10 Common Data Mining Mistakes (That You Won't Make) - dummies

10 Common Data Mining Mistakes (That You Won’t Make)

By Meta S. Brown

Data mining is done by trial and error, and so, for data miners, making mistakes is only natural. Mistakes can be valuable, in other words, at least under certain conditions. Not all mistakes are created equal, however. Some are just better avoided. The following list offers ten such mistakes. If you read through them carefully, and commit them to memory, you just might avoid a few bumps on the learning curve:

  • Skipping data quality checks: Most data miners think developing predictive models is more fun than reviewing data for quality problems. But if you fail to detect and correct data quality problems, you could end up with worthless predictions.

  • Missing the point: You’ve discovered something fascinating! That’s nice, but if it isn’t also relevant to the business problem you set out to solve, well, it isn’t relevant at all. Get back on track.

  • Believing that a pattern in the data proves a cause-and-effect relationship: You explore a dataset and notice that when Variable A increases, Variable B increases, too. This could occur because Variable A influences Variable B, or because Variable B influences Variable A. On the other hand, it could be that both are influenced by some other variable that you have not considered. Or it could be a one-time coincidence. Who can say?

  • Stretching conclusions too far: Don’t presume that the relationships you observe in data will recur in different circumstances. If your data was collected in a cool environment, don’t assume that things will work the same way in a hot factory setting.

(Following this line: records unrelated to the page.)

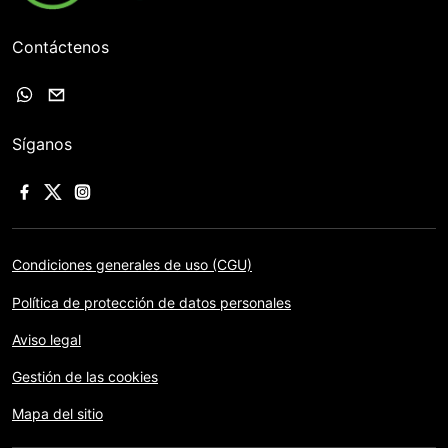
Contáctenos
Síganos
Condiciones generales de uso (CGU)
Política de protección de datos personales
Aviso legal
Gestión de las cookies
Mapa del sitio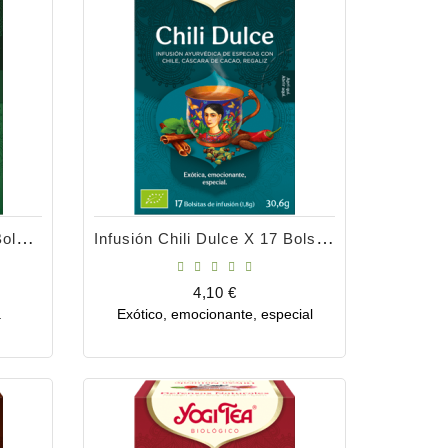
Infusión Chai Verde X 17 Bolsitas
Infusión Chili Dulce X 17 Bolsitas
Precio
4,10 €
a
Exótico, emocionante, especial
Comprar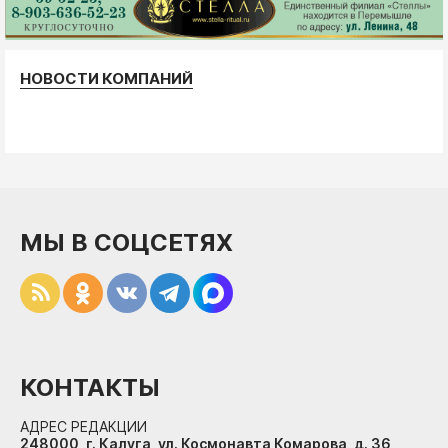
НОВОСТИ КОМПАНИЙ
МЫ В СОЦСЕТЯХ
КОНТАКТЫ
АДРЕС РЕДАКЦИИ
248000, г. Калуга, ул. Космонавта Комарова, д. 36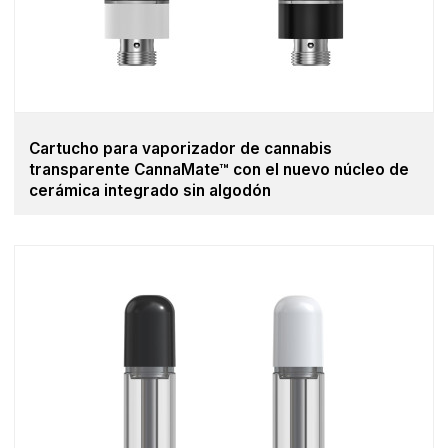
Cartucho para vaporizador de cannabis
transparente CannaMate™ con el nuevo núcleo de
cerámica integrado sin algodón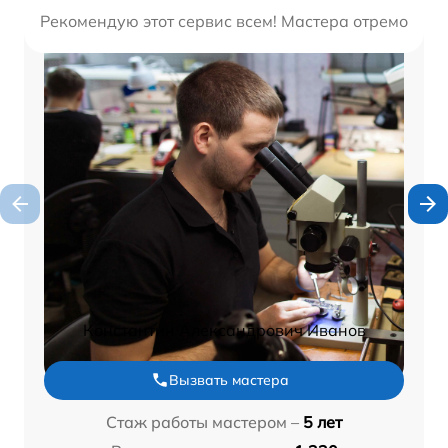
Рекомендую этот сервис всем! Мастера отремонтир
Константин Александрович Иванов
Вызвать мастера
Стаж работы мастером –
5 лет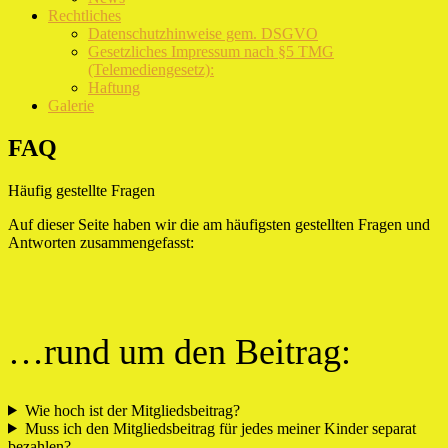
Rechtliches
Datenschutzhinweise gem. DSGVO
Gesetzliches Impressum nach §5 TMG
(Telemediengesetz):
Haftung
Galerie
FAQ
Häufig gestellte Fragen
Auf dieser Seite haben wir die am häufigsten gestellten Fragen und
Antworten zusammengefasst:
…rund um den Beitrag:
Wie hoch ist der Mitgliedsbeitrag?
Muss ich den Mitgliedsbeitrag für jedes meiner Kinder separat
bezahlen?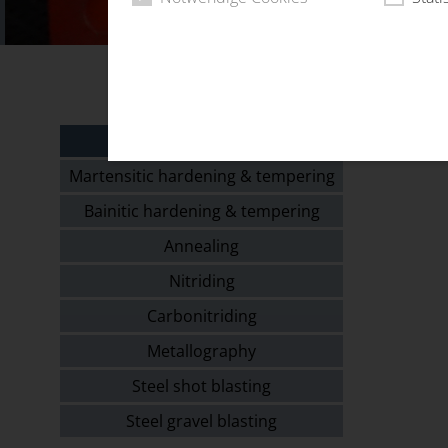
HEAT TREATMENT
Martensitic hardening & tempering
Bainitic hardening & tempering
Annealing
Nitriding
Carbonitriding
Metallography
Steel shot blasting
Steel gravel blasting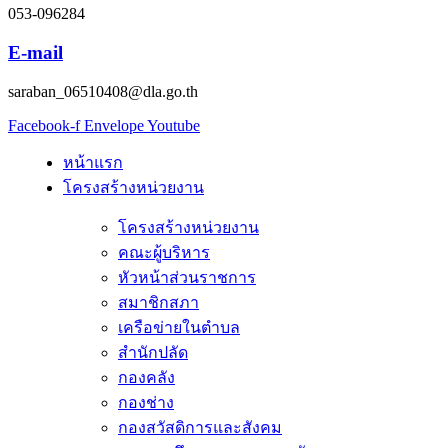
053-096284
E-mail
saraban_06510408@dla.go.th
Facebook-f
Envelope
Youtube
หน้าแรก
โครงสร้างหน่วยงาน
โครงสร้างหน่วยงาน
คณะผู้บริหาร
หัวหน้าส่วนราชการ
สมาชิกสภา
เครือข่ายในตำบล
สำนักปลัด
กองคลัง
กองช่าง
กองสวัสดิการและสังคม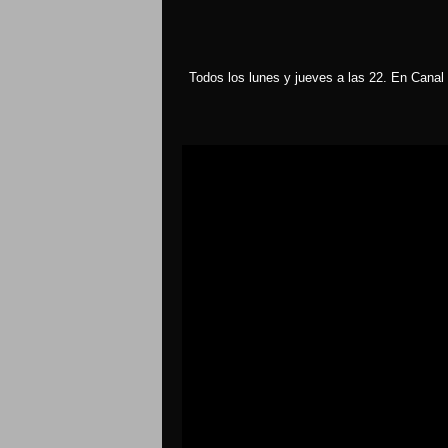
Todos los lunes y jueves a las 22. En Canal 
Reproductor
de
vídeo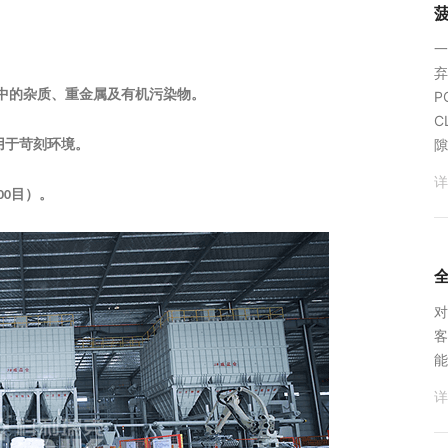
‌
弃
中的杂质、重金属及有机污染物。
P
C
隙
用于苛刻环境。
详
目）。
00
对
客
能
详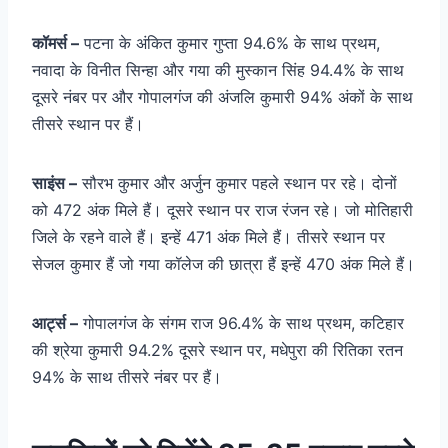
कॉमर्स –
पटना के अंकित कुमार गुप्ता 94.6% के साथ प्रथम,
नवादा के विनीत सिन्हा और गया की मुस्कान सिंह 94.4% के साथ
दूसरे नंबर पर और गोपालगंज की अंजलि कुमारी 94% अंकों के साथ
तीसरे स्थान पर हैं।
साइंस –
सौरभ कुमार और अर्जुन कुमार पहले स्थान पर रहे। दोनों
को 472 अंक मिले हैं। दूसरे स्थान पर राज रंजन रहे। जो मोतिहारी
जिले के रहने वाले हैं। इन्हें 471 अंक मिले हैं। तीसरे स्थान पर
सेजल कुमार हैं जो गया कॉलेज की छात्रा हैं इन्हें 470 अंक मिले हैं।
आर्ट्स –
गोपालगंज के संगम राज 96.4% के साथ प्रथम, कटिहार
की श्रेया कुमारी 94.2% दूसरे स्थान पर, मधेपुरा की रितिका रतन
94% के साथ तीसरे नंबर पर हैं।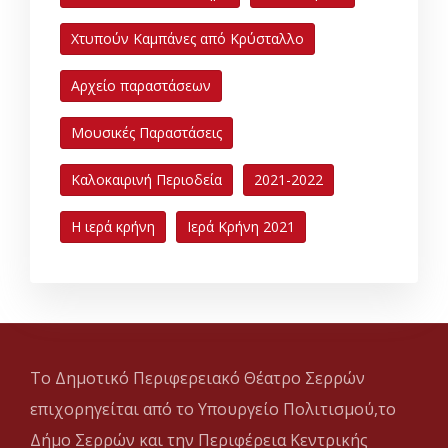
Χτυπούν Καμπάνες από Κρύσταλλο
Αρχείο παραστάσεων
Μουσικές Παραστάσεις
Καλοκαιρινή Περιοδεία
2021-2022
Η ιερά κρήνη
Ιερά Κρήνη 2021
Το Δημοτικό Περιφερειακό Θέατρο Σερρών
επιχορηγείται από το Υπουργείο Πολιτισμού,το
Δήμο Σερρών και την Περιφέρεια Κεντρικής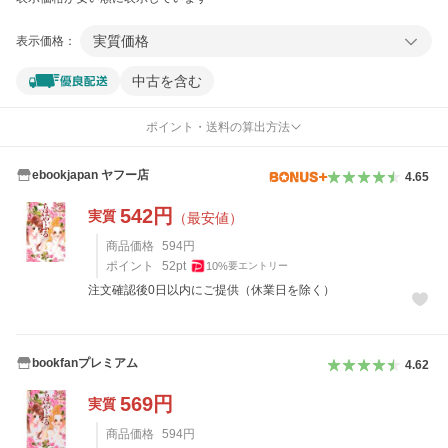
実質価格
表示価格：
中古を含む
ポイント・送料の算出方法
ebookjapan ヤフー店
4.65
542
円
実質
（最安値）
商品価格
594
円
ポイント
52
pt
10
%
要エントリー
注文確認後0日以内にご提供（休業日を除く）
bookfanプレミアム
4.62
569
円
実質
商品価格
594
円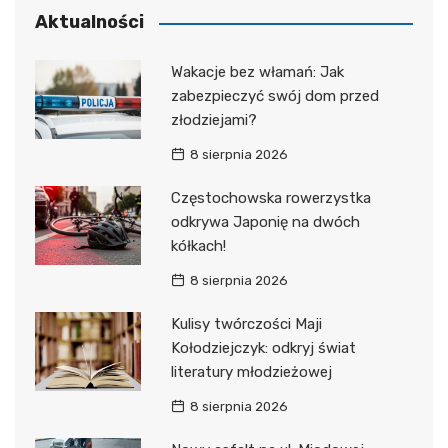
Aktualności
Wakacje bez włamań: Jak
zabezpieczyć swój dom przed
złodziejami?
8 sierpnia 2026
Częstochowska rowerzystka
odkrywa Japonię na dwóch
kółkach!
8 sierpnia 2026
Kulisy twórczości Maji
Kołodziejczyk: odkryj świat
literatury młodzieżowej
8 sierpnia 2026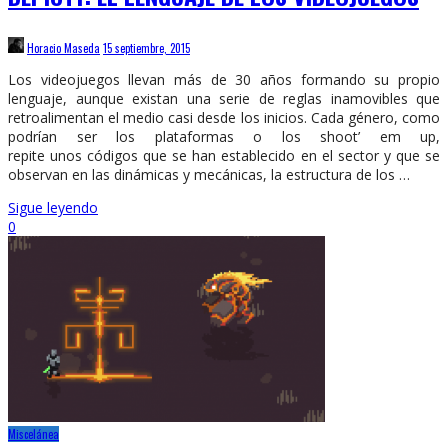
Horacio Maseda
15 septiembre, 2015
Los videojuegos llevan más de 30 años formando su propio
lenguaje, aunque existan una serie de reglas inamovibles que
retroalimentan el medio casi desde los inicios. Cada género, como
podrían ser los plataformas o los shoot’ em up,
repite unos códigos que se han establecido en el sector y que se
observan en las dinámicas y mecánicas, la estructura de los …
Sigue leyendo
0
Miscelánea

  • Betting on results that don’t make sense: Data mining methods are informal and not usually backed up by scientific method and theory, so your results had better at least make business sense. If there’s no common sense explanation for the results you present, your executive management probably won’t take it seriously, and they shouldn’t.

  • Falling in love with a particular modeling method: There is no single type of data mining model that fits every situation.

  • Putting a model into production without adequate testing: Don’t bet your business on a predictive model until you have tested it with holdout data and on a small scale in the field.

  • Ignoring results you don’t like: If you ignore your data now, it will come back one day and say, “I told you so.”

  • Using data mining to address every data analysis need: Data mining has tremendous value, yet some applications still call for rigorous data collection methods, formal statistical analysis, and scientific method.

  • Presuming that traditional data analysis techniques no longer matter: Refer to the previous bullet.